The Microsoft Way
I’ve had an unusually frustrating day with Microsoft office, so I’m venting. Coincidentally, here’s a little titbit trawled from the oceans of Slashdot this evening – some anecdotal evidence of the way Microsoft do usability “research”:
I’ve participated in usability testing at MSFT (Score:5, Interesting)
… as a developer.
They basically have labs with one-way mirror. User is left alone in a sound-proof room and given a set of tasks to perform. Everything is recorded (including facial expressions and sound), and any developer can take a look at the test either from the adjacent room or from his/her workstation (using Windows Media Player). The only input the user gets is when he gets so confused he can’t accomplish the task from the list. In which case the person conducting the test just says “next task” and that’s it.
So, remember that next time you open an attachment in Outlook (as I did today), edit it, save the changes, then try to work out where’s it’s been saved. Remember that when something you are writing in Word suddenly decides to turn into a bulleted list. Remember that when the format of the text you copy from one document is preserved in the target document and you have to do it again using “paste special.” Above all, remember that these problems have been around in MS’s products for over 20 years in some cases.
The truth is that Microsoft don’t care about usability, because they don’t have to. I’m convinced that in hundreds of years time historians will document MSFT as the single most corrosive influence on the development of mankind after global warming.
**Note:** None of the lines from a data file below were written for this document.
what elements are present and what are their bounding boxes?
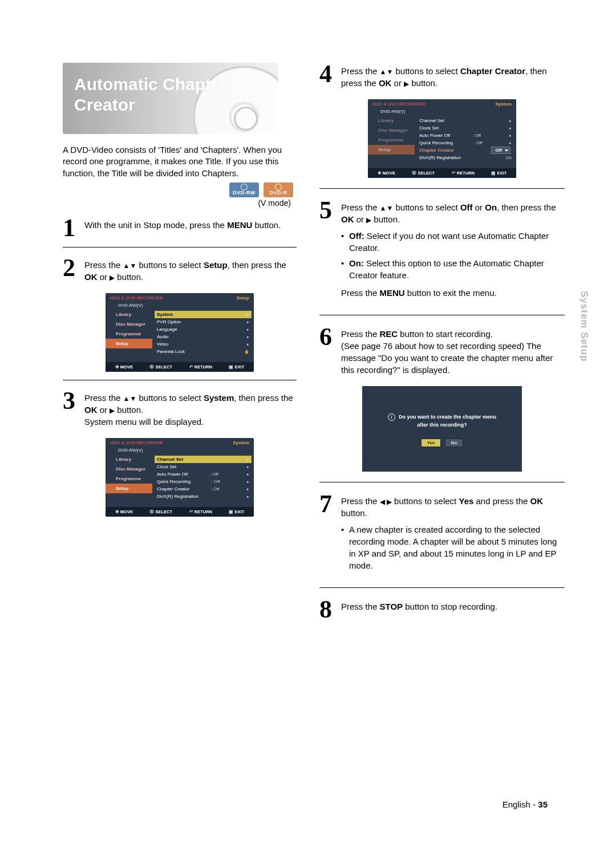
osd-row: Quick Recording: Off▸ — [417, 139, 514, 147]
osd-footer: ✥ MOVE ⦿ SELECT ↶ RETURN ▣ EXIT — [106, 507, 254, 517]
osd-disc-label: DVD-RW(V) — [106, 303, 254, 310]
step-text: Press the ◀ ▶ buttons to select Yes and … — [341, 493, 565, 577]
step-text: Press the ▲▼ buttons to select System, t… — [84, 389, 297, 428]
osd-row: Parental Lock🔒 — [155, 348, 252, 355]
dialog-line1: Do you want to create the chapter menu — [399, 414, 496, 420]
osd-confirm-dialog: iDo you want to create the chapter menu … — [362, 386, 522, 472]
step7-note: A new chapter is created according to th… — [341, 524, 565, 571]
osd-screen-name: Setup — [237, 295, 249, 301]
step-8: 8 Press the STOP button to stop recordin… — [319, 598, 565, 621]
step-6: 6 Press the REC button to start recordin… — [319, 326, 565, 376]
step-text: Press the REC button to start recording.… — [341, 326, 565, 376]
v-mode-label: (V mode) — [63, 198, 291, 208]
osd-sidebar: Library Disc Manager Programme Setup — [368, 116, 415, 168]
osd-disc-label: DVD-RW(V) — [106, 448, 254, 455]
option-on: On: Select this option to use the Automa… — [341, 257, 565, 281]
osd-setup-screenshot: HDD & DVD RECORDERSetup DVD-RW(V) Librar… — [106, 293, 254, 372]
osd-row: Auto Power Off: Off▸ — [155, 470, 252, 478]
intro-text: A DVD-Video consists of 'Titles' and 'Ch… — [63, 144, 297, 179]
osd-screen-name: System — [233, 440, 249, 445]
right-column: 4 Press the ▲▼ buttons to select Chapter… — [319, 63, 565, 819]
up-down-icon: ▲▼ — [380, 68, 394, 76]
osd-side-item-selected: Setup — [106, 484, 152, 493]
page-footer: English - 35 — [502, 800, 548, 809]
step-2: 2 Press the ▲▼ buttons to select Setup, … — [63, 257, 297, 283]
dvd-rw-badge: DVD-RW — [229, 182, 259, 197]
dialog-line2: after this recording? — [417, 422, 467, 428]
osd-row-highlight: Chapter Creator Off — [417, 147, 514, 154]
osd-main: System▸ PVR Option▸ Language▸ Audio▸ Vid… — [152, 310, 254, 362]
osd-row: Clock Set▸ — [155, 463, 252, 470]
osd-main: Channel Set▸ Clock Set▸ Auto Power Off: … — [415, 116, 516, 168]
section-tab: System Setup — [578, 291, 590, 362]
exit-note: Press the MENU button to exit the menu. — [341, 287, 565, 299]
dialog-yes-button: Yes — [421, 439, 441, 447]
step-text: Press the ▲▼ buttons to select Setup, th… — [84, 257, 297, 283]
osd-side-item: Library — [106, 310, 152, 319]
step-text: With the unit in Stop mode, press the ME… — [84, 217, 281, 240]
osd-side-item: Disc Manager — [106, 464, 152, 474]
step-text: Press the STOP button to stop recording. — [341, 598, 497, 621]
osd-row: Chapter Creator: Off▸ — [155, 485, 252, 493]
divider — [319, 315, 565, 315]
osd-side-item-selected: Setup — [368, 145, 415, 155]
option-off: Off: Select if you do not want use Autom… — [341, 230, 565, 254]
osd-row: DivX(R) RegistrationOn — [417, 154, 514, 161]
step-number: 4 — [319, 63, 335, 89]
step-4: 4 Press the ▲▼ buttons to select Chapter… — [319, 63, 565, 89]
osd-dropdown: Off — [491, 147, 510, 154]
up-down-icon: ▲▼ — [123, 395, 137, 403]
step-number: 8 — [319, 598, 335, 621]
step-number: 2 — [63, 257, 79, 283]
step-number: 5 — [319, 199, 335, 305]
step-number: 3 — [63, 389, 79, 428]
osd-side-item: Programme — [106, 474, 152, 484]
section-hero: Automatic Chapter Creator — [63, 63, 278, 134]
osd-title: HDD & DVD RECORDER — [110, 295, 163, 301]
osd-row: Channel Set▸ — [417, 117, 514, 124]
osd-side-item: Library — [106, 455, 152, 464]
manual-page: Automatic Chapter Creator A DVD-Video co… — [0, 0, 616, 848]
dialog-no-button: No — [445, 439, 464, 447]
osd-row-selected: Channel Set▸ — [155, 456, 252, 463]
footer-language: English — [502, 800, 530, 809]
osd-screen-name: System — [496, 102, 512, 107]
osd-system-screenshot: HDD & DVD RECORDERSystem DVD-RW(V) Libra… — [106, 438, 254, 517]
up-down-icon: ▲▼ — [380, 204, 394, 212]
osd-side-item: Library — [368, 116, 415, 125]
osd-row: Clock Set▸ — [417, 124, 514, 132]
right-icon: ▶ — [110, 274, 115, 282]
osd-row: PVR Option▸ — [155, 318, 252, 326]
page-number: 35 — [538, 800, 548, 809]
step-number: 6 — [319, 326, 335, 376]
osd-row: Video▸ — [155, 340, 252, 348]
osd-footer: ✥ MOVE ⦿ SELECT ↶ RETURN ▣ EXIT — [106, 362, 254, 372]
right-icon: ▶ — [366, 216, 371, 224]
osd-row: DivX(R) Registration▸ — [155, 493, 252, 500]
left-right-icon: ◀ ▶ — [380, 498, 392, 506]
osd-row: Quick Recording: Off▸ — [155, 478, 252, 485]
osd-side-item: Programme — [368, 135, 415, 145]
osd-title: HDD & DVD RECORDER — [372, 102, 425, 107]
option-list: Off: Select if you do not want use Autom… — [341, 230, 565, 281]
osd-row-selected: System▸ — [155, 311, 252, 318]
osd-sidebar: Library Disc Manager Programme Setup — [106, 455, 152, 507]
info-icon: i — [388, 413, 395, 421]
step-5: 5 Press the ▲▼ buttons to select Off or … — [319, 199, 565, 305]
up-down-icon: ▲▼ — [123, 262, 137, 270]
osd-main: Channel Set▸ Clock Set▸ Auto Power Off: … — [152, 455, 254, 507]
section-title: Automatic Chapter Creator — [74, 74, 278, 115]
osd-row: Auto Power Off: Off▸ — [417, 132, 514, 139]
osd-chaptercreator-screenshot: HDD & DVD RECORDERSystem DVD-RW(V) Libra… — [368, 99, 516, 178]
left-column: Automatic Chapter Creator A DVD-Video co… — [63, 63, 297, 819]
divider — [319, 587, 565, 588]
step-number: 7 — [319, 493, 335, 577]
disc-type-badges: DVD-RW DVD-R — [63, 182, 293, 197]
osd-title: HDD & DVD RECORDER — [110, 440, 163, 445]
step-text: Press the ▲▼ buttons to select Off or On… — [341, 199, 565, 305]
step-3: 3 Press the ▲▼ buttons to select System,… — [63, 389, 297, 428]
osd-side-item-selected: Setup — [106, 339, 152, 348]
osd-side-item: Programme — [106, 329, 152, 339]
divider — [63, 247, 297, 247]
osd-disc-label: DVD-RW(V) — [368, 109, 516, 116]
IMHO in hundreds of years MSFT will be less than a footnote, and Google will be credited with the destruction of the world.
Or it won’t be, because what little is left of human intelligence will be too weak to formulate such an argument.
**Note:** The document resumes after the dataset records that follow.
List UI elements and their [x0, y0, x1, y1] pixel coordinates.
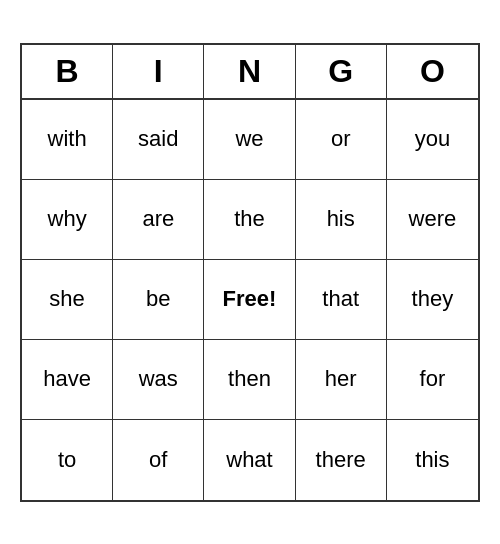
- bingo-cell-r2-c3: that: [296, 260, 387, 340]
- bingo-cell-r3-c3: her: [296, 340, 387, 420]
- bingo-cell-r1-c1: are: [113, 180, 204, 260]
- bingo-card: BINGO withsaidweoryouwhyarethehiswereshe…: [20, 43, 480, 502]
- bingo-cell-r0-c0: with: [22, 100, 113, 180]
- bingo-cell-r4-c2: what: [204, 420, 295, 500]
- bingo-cell-r2-c1: be: [113, 260, 204, 340]
- header-cell-o: O: [387, 45, 478, 98]
- bingo-cell-r1-c3: his: [296, 180, 387, 260]
- bingo-cell-r0-c3: or: [296, 100, 387, 180]
- bingo-cell-r2-c2: Free!: [204, 260, 295, 340]
- bingo-grid: withsaidweoryouwhyarethehiswereshebeFree…: [22, 100, 478, 500]
- bingo-cell-r4-c4: this: [387, 420, 478, 500]
- bingo-header: BINGO: [22, 45, 478, 100]
- bingo-cell-r1-c4: were: [387, 180, 478, 260]
- bingo-cell-r2-c4: they: [387, 260, 478, 340]
- bingo-cell-r3-c4: for: [387, 340, 478, 420]
- bingo-cell-r4-c1: of: [113, 420, 204, 500]
- bingo-cell-r0-c4: you: [387, 100, 478, 180]
- bingo-cell-r0-c1: said: [113, 100, 204, 180]
- header-cell-g: G: [296, 45, 387, 98]
- bingo-cell-r4-c0: to: [22, 420, 113, 500]
- bingo-cell-r3-c0: have: [22, 340, 113, 420]
- header-cell-b: B: [22, 45, 113, 98]
- bingo-cell-r2-c0: she: [22, 260, 113, 340]
- bingo-cell-r1-c2: the: [204, 180, 295, 260]
- bingo-cell-r0-c2: we: [204, 100, 295, 180]
- bingo-cell-r4-c3: there: [296, 420, 387, 500]
- header-cell-i: I: [113, 45, 204, 98]
- header-cell-n: N: [204, 45, 295, 98]
- bingo-cell-r1-c0: why: [22, 180, 113, 260]
- bingo-cell-r3-c1: was: [113, 340, 204, 420]
- bingo-cell-r3-c2: then: [204, 340, 295, 420]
Assuming the use of word processors and spreadsheets is seen as significant to the information age (which I think it would be hard to argue they’re not), then the damage that MSFT have and are doing is plain. For example, we will probably never know whether there is a better way of writing a book on a computer, or organising a file system, or connecting desktop computers together, because the alternatives never got any opportunity to prove otherwise. Some of us can imagine alternatives, but we’re no better off in that regard to Russians in the 1960s imagining alternatives to buying food from state-run shops, or running farms for profit.